Lesser-Known Disability
More children suffer from dyscalculia than from dyslexia, but the latter disability has gotten far more attention. Dyslexia affects 5 to 12 percent of children, while dyscalculia affects 6 to 14 percent.
The National Institutes of Health has defined dyscalculia as a difficulty acquiring basic arithmetic skills that is not explained by low intelligence or inadequate schooling.
This month, Eden began a four-year study that examines brain function in children with a math disability and compares them with those who have a reading disability, as well as those with math and reading disabilities combined.
Interventional Effects
Eden was the senior author of a 2011 study published in NeuroImage, which examined changes in gray matter volume following intensive reading intervention in children with dyslexia.
The study showed that reading improvements resulting from interventions are accompanied by increases in brain gray matter, and that behavioral and structural brain changes were maintained after the interventions stopped.
Researchers will use sophisticated brain imaging technology in the new study to examine whether intensive reading interventions lead to changes in brain usage and improvement in arithmetic, even in children with diagnosed dyscalculia.
The tutoring sessions for the children begin with six-hour summer camps, every day of the week, for six weeks. The intervention is delivered by tutors, funded by the NSF award, and takes place at local schools.
Advancing Frontiers
“It makes sense that the NSF is interested in this work because STEM fields – science, technology, engineering and math – rely on understanding numerical concepts as well as written materials for learning,” Eden says. “We want to advance the scientific frontiers of both reading and math disabilities to understand the most effective and efficient intervention for all affected children.”
Eden has studied learning disabilities at Georgetown since 1996, looking at how the brain operates in children and adults with these challenges.

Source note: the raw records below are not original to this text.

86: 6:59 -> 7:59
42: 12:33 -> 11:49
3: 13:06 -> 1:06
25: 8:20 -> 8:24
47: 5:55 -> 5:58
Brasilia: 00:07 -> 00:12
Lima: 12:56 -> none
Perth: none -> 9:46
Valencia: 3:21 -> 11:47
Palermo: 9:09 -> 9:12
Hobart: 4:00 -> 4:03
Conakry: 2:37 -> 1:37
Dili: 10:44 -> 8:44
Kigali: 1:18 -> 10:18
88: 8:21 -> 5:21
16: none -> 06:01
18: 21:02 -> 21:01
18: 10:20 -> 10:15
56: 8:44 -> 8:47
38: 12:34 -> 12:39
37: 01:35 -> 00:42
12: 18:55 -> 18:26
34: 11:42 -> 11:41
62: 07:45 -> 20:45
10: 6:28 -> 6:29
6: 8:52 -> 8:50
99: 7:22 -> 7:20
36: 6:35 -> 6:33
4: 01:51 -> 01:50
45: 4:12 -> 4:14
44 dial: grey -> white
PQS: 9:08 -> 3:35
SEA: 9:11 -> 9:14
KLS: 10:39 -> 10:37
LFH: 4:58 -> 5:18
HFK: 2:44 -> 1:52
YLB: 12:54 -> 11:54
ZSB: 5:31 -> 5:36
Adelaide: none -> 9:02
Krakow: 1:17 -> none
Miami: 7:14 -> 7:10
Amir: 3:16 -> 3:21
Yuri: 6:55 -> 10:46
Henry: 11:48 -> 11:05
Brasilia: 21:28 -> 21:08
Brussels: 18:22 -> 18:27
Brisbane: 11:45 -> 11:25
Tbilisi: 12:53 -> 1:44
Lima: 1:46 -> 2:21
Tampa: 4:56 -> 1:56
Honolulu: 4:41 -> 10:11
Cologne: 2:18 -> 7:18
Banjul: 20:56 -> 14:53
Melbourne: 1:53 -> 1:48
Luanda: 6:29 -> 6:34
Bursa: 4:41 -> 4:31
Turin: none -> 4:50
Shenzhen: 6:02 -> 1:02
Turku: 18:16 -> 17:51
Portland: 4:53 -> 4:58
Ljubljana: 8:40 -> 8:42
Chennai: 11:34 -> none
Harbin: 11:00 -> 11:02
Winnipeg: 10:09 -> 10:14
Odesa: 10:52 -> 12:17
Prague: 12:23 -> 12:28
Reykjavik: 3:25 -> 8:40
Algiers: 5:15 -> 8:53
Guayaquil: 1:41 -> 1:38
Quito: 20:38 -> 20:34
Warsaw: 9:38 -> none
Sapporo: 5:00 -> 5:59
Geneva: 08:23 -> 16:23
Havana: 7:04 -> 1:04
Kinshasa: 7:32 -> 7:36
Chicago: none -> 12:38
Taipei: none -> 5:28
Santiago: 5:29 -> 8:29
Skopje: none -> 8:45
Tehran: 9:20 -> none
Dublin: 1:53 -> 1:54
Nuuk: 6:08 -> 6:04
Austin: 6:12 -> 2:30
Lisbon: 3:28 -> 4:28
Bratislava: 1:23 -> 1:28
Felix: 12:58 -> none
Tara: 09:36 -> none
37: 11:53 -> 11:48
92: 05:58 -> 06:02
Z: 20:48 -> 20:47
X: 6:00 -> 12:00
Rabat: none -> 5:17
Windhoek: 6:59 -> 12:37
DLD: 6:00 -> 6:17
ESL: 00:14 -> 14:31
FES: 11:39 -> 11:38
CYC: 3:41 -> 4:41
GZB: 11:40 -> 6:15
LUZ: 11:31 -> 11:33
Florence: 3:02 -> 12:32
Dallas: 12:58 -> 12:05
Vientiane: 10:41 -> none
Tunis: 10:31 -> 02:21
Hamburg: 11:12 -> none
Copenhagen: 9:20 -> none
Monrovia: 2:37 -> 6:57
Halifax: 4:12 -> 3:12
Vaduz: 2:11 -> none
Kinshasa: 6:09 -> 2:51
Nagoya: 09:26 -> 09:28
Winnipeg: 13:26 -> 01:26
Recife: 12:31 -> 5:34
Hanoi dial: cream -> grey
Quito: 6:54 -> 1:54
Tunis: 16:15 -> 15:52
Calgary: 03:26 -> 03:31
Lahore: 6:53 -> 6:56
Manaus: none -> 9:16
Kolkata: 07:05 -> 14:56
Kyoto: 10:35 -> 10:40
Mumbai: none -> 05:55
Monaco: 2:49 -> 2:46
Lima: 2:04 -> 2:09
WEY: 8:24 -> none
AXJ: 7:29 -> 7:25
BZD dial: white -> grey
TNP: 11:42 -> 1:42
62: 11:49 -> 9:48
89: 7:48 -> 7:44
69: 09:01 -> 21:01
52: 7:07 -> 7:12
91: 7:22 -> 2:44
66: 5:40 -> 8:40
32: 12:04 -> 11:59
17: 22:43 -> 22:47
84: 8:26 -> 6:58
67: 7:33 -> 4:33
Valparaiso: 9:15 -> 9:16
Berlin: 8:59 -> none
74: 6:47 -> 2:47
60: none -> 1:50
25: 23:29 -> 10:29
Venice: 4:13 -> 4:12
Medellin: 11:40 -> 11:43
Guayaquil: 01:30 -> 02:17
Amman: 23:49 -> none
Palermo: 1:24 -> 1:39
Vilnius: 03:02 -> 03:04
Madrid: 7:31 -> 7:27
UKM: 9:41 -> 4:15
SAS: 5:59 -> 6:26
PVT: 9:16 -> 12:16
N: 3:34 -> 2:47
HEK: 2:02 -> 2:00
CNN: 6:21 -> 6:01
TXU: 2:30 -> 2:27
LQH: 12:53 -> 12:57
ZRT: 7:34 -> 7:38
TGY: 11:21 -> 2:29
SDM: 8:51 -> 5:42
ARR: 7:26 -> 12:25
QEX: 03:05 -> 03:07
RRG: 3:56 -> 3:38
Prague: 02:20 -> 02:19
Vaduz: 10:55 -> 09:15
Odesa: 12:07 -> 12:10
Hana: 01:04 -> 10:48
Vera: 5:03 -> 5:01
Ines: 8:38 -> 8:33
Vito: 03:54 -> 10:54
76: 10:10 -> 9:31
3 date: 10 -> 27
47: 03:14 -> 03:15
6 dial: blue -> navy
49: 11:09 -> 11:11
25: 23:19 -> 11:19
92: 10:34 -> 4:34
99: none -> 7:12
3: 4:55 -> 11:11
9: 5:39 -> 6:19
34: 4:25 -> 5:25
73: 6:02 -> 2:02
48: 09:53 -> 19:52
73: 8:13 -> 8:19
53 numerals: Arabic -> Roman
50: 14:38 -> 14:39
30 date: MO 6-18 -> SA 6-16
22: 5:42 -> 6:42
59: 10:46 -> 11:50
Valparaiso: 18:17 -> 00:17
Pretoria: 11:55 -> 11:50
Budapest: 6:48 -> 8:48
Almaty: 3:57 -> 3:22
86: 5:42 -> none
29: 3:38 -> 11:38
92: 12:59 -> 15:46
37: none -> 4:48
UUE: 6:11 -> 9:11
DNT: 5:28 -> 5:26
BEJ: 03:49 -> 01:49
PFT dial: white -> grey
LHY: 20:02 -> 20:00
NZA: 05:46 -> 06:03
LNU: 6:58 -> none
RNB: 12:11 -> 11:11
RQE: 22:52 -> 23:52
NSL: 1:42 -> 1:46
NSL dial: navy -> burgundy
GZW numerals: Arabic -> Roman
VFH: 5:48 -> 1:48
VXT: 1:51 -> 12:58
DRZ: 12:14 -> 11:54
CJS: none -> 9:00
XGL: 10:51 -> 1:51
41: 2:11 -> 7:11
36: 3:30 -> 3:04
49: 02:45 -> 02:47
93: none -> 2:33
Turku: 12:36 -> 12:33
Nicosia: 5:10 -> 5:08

Her work has progressively revealed the roots of both reading and math disabilities.
A 2014 study, also in NeuroImage, was the first to identify patterns of brain activity that link dyslexia to difficulty with math, even though some of the study’s participants did not meet the criteria for a formal math disability.
“We can see from imaging studies that children with dyslexia use the brain in a different way to do math problems,” Eden says. “They have trouble with addition because it relies on some of the same brain areas that processreading.”
Eden is also in the third year ofgrant from the National Institute of Health to examine brain images of children with math and reading difficulties.